Tension triggers turbulent Parliament debate

Update: 2023-02-15 18:15 GMT

Sparks are flying over French President Emmanuel Macron’s plan to raise the retirement age not just in the streets, but in parliament too. The proposed pension reforms have unleashed the most turbulent debate in years in the National Assembly, with uncertainty looming over the final outcome.

Tensions at parliament are fed by the unpopularity of the reform aimed at raising the minimum retirement age from 62 to 64 and requiring people to have worked for at least 43 years to be entitled to a full pension, amid other measures.

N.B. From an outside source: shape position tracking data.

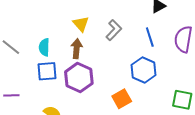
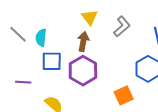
cyan semicircle: (44, 47) -> (41, 38), moved
purple line: (11, 95) -> (23, 82), moved

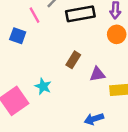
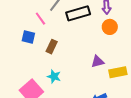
brown rectangle: (73, 60) -> (52, 47), moved

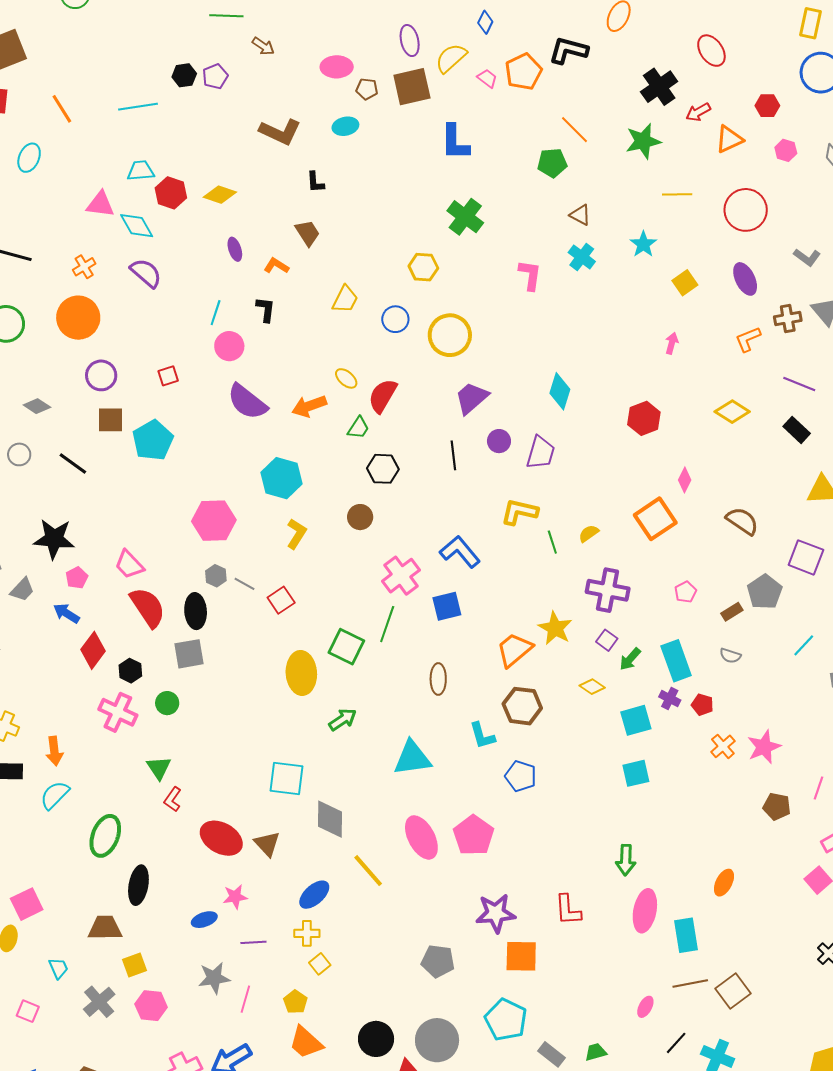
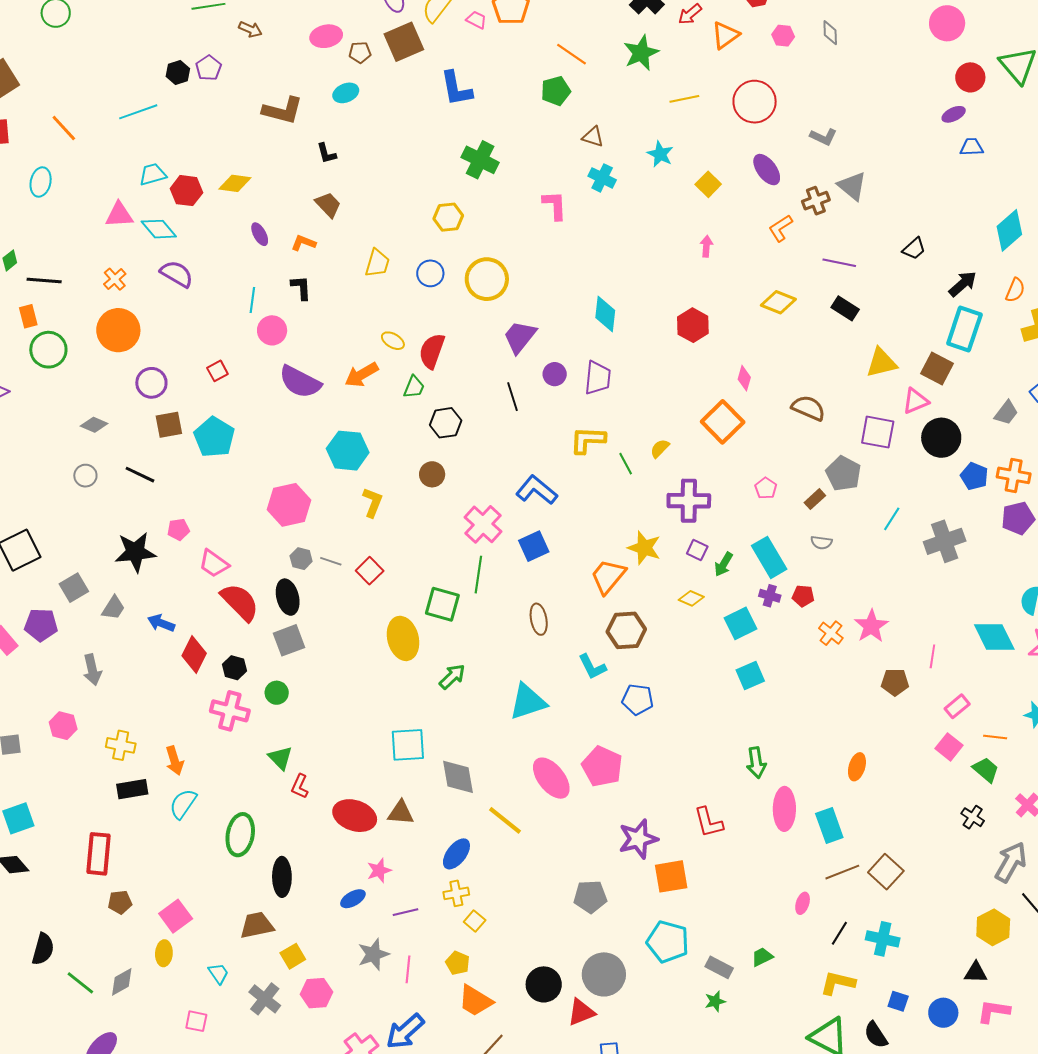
pink pentagon: (77, 578) -> (178, 529), moved, turned 30
brown triangle: (267, 844) -> (401, 813), turned -32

The bill started being examined in the lower house of parliament, the National Assembly, last week. Over 20,000 amendments have been proposed, mostly by the leftist opposition coalition Nupes. This makes the debate almost impossible to finish before a Friday night deadline. The government denounced the tactic. “What do our fellow citizens see? asked Prime Minister Elisabeth Borne at the National Assembly on Tuesday. “A held-up debate held up by the multiplication of amendments... held up by the multiplication of insults held up by abhorrent personal attacks.”

In recent days, multiple incidents have marked the debate, from legislators shouting and interrupting each other to insulting remarks toward a minister. In addition, a leftist lawmaker was excluded for 15 days after he tweeted a manipulated photo of himself and Labor Minister Olivier Dussopt.

On Monday, another lawmaker of the hard-left France Unbowed party called Dussopt “a murderer” while speaking about growing numbers of fatal workplace accidents in France, prompting outrage across the Assembly’s ranks. The lawmaker apologised.